§ **TASK DETAILS**
Restate the whole listing word for word, missing no line.

§ **RECORDS SHOWN**

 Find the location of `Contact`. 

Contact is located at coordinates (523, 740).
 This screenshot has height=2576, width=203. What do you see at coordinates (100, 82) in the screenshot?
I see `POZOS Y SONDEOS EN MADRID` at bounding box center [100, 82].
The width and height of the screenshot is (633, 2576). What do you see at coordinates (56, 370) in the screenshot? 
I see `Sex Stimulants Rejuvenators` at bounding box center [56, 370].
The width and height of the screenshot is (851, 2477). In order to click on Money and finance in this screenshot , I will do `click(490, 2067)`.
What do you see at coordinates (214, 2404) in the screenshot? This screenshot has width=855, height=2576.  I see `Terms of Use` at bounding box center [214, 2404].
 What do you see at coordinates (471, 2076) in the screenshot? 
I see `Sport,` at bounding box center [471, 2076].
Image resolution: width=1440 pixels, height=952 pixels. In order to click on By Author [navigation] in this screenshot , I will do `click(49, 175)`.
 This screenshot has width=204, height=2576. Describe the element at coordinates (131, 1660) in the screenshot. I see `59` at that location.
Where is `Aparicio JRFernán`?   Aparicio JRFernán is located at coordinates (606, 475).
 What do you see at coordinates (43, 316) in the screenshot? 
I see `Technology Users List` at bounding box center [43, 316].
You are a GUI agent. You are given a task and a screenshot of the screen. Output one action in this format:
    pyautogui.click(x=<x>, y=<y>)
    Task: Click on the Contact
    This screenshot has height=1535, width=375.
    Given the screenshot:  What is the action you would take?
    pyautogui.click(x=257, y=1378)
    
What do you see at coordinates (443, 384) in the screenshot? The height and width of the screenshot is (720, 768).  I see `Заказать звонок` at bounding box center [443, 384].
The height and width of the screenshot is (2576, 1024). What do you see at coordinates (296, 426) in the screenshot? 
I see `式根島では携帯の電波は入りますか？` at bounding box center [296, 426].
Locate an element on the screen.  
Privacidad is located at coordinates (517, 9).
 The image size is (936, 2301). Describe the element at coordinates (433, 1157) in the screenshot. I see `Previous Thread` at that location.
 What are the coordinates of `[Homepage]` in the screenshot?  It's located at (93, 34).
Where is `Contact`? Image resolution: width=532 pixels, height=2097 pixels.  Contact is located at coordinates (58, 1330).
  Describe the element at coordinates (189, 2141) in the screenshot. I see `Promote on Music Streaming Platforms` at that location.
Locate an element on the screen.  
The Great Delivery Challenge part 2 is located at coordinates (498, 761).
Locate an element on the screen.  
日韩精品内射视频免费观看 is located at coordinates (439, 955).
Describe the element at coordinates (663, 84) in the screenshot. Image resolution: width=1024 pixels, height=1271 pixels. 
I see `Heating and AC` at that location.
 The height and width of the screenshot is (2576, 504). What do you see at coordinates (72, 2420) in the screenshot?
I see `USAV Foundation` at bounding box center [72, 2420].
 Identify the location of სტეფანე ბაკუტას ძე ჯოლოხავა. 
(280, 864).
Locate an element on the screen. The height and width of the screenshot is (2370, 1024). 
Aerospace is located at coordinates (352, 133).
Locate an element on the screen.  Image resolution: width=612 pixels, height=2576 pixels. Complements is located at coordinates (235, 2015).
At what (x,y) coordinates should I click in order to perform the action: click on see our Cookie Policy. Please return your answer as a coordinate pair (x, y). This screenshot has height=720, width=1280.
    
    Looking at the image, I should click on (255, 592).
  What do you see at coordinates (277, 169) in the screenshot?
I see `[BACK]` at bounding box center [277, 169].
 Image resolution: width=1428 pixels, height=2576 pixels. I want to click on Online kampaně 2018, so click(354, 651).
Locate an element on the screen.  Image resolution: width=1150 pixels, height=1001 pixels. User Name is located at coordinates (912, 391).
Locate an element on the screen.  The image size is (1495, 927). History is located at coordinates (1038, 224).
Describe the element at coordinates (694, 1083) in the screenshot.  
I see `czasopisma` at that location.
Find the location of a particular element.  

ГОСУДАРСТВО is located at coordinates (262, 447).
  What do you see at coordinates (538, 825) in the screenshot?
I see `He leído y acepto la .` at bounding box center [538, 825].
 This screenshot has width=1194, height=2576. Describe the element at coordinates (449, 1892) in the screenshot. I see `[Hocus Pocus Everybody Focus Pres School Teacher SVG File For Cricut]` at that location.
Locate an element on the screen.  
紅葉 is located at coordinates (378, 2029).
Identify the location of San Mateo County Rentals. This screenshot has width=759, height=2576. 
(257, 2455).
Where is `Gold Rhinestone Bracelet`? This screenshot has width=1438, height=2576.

§ **EXPECTED ANSWER**
 Find the location of `Contact`. 

Contact is located at coordinates (523, 740).
 This screenshot has height=2576, width=203. What do you see at coordinates (100, 82) in the screenshot?
I see `POZOS Y SONDEOS EN MADRID` at bounding box center [100, 82].
The width and height of the screenshot is (633, 2576). What do you see at coordinates (56, 370) in the screenshot? 
I see `Sex Stimulants Rejuvenators` at bounding box center [56, 370].
The width and height of the screenshot is (851, 2477). In order to click on Money and finance in this screenshot , I will do `click(490, 2067)`.
What do you see at coordinates (214, 2404) in the screenshot? This screenshot has width=855, height=2576.  I see `Terms of Use` at bounding box center [214, 2404].
 What do you see at coordinates (471, 2076) in the screenshot? 
I see `Sport,` at bounding box center [471, 2076].
Image resolution: width=1440 pixels, height=952 pixels. In order to click on By Author [navigation] in this screenshot , I will do `click(49, 175)`.
 This screenshot has width=204, height=2576. Describe the element at coordinates (131, 1660) in the screenshot. I see `59` at that location.
Where is `Aparicio JRFernán`?   Aparicio JRFernán is located at coordinates (606, 475).
 What do you see at coordinates (43, 316) in the screenshot? 
I see `Technology Users List` at bounding box center [43, 316].
You are a GUI agent. You are given a task and a screenshot of the screen. Output one action in this format:
    pyautogui.click(x=<x>, y=<y>)
    Task: Click on the Contact
    This screenshot has height=1535, width=375.
    Given the screenshot:  What is the action you would take?
    pyautogui.click(x=257, y=1378)
    
What do you see at coordinates (443, 384) in the screenshot? The height and width of the screenshot is (720, 768).  I see `Заказать звонок` at bounding box center [443, 384].
The height and width of the screenshot is (2576, 1024). What do you see at coordinates (296, 426) in the screenshot? 
I see `式根島では携帯の電波は入りますか？` at bounding box center [296, 426].
Locate an element on the screen.  
Privacidad is located at coordinates (517, 9).
 The image size is (936, 2301). Describe the element at coordinates (433, 1157) in the screenshot. I see `Previous Thread` at that location.
 What are the coordinates of `[Homepage]` in the screenshot?  It's located at (93, 34).
Where is `Contact`? Image resolution: width=532 pixels, height=2097 pixels.  Contact is located at coordinates (58, 1330).
  Describe the element at coordinates (189, 2141) in the screenshot. I see `Promote on Music Streaming Platforms` at that location.
Locate an element on the screen.  
The Great Delivery Challenge part 2 is located at coordinates (498, 761).
Locate an element on the screen.  
日韩精品内射视频免费观看 is located at coordinates (439, 955).
Describe the element at coordinates (663, 84) in the screenshot. Image resolution: width=1024 pixels, height=1271 pixels. 
I see `Heating and AC` at that location.
 The height and width of the screenshot is (2576, 504). What do you see at coordinates (72, 2420) in the screenshot?
I see `USAV Foundation` at bounding box center [72, 2420].
 Identify the location of სტეფანე ბაკუტას ძე ჯოლოხავა. 
(280, 864).
Locate an element on the screen. The height and width of the screenshot is (2370, 1024). 
Aerospace is located at coordinates (352, 133).
Locate an element on the screen.  Image resolution: width=612 pixels, height=2576 pixels. Complements is located at coordinates (235, 2015).
At what (x,y) coordinates should I click in order to perform the action: click on see our Cookie Policy. Please return your answer as a coordinate pair (x, y). This screenshot has height=720, width=1280.
    
    Looking at the image, I should click on (255, 592).
  What do you see at coordinates (277, 169) in the screenshot?
I see `[BACK]` at bounding box center [277, 169].
 Image resolution: width=1428 pixels, height=2576 pixels. I want to click on Online kampaně 2018, so click(354, 651).
Locate an element on the screen.  Image resolution: width=1150 pixels, height=1001 pixels. User Name is located at coordinates (912, 391).
Locate an element on the screen.  The image size is (1495, 927). History is located at coordinates (1038, 224).
Describe the element at coordinates (694, 1083) in the screenshot.  
I see `czasopisma` at that location.
Find the location of a particular element.  

ГОСУДАРСТВО is located at coordinates (262, 447).
  What do you see at coordinates (538, 825) in the screenshot?
I see `He leído y acepto la .` at bounding box center [538, 825].
 This screenshot has width=1194, height=2576. Describe the element at coordinates (449, 1892) in the screenshot. I see `[Hocus Pocus Everybody Focus Pres School Teacher SVG File For Cricut]` at that location.
Locate an element on the screen.  
紅葉 is located at coordinates (378, 2029).
Identify the location of San Mateo County Rentals. This screenshot has width=759, height=2576. 
(257, 2455).
Where is `Gold Rhinestone Bracelet`? This screenshot has width=1438, height=2576.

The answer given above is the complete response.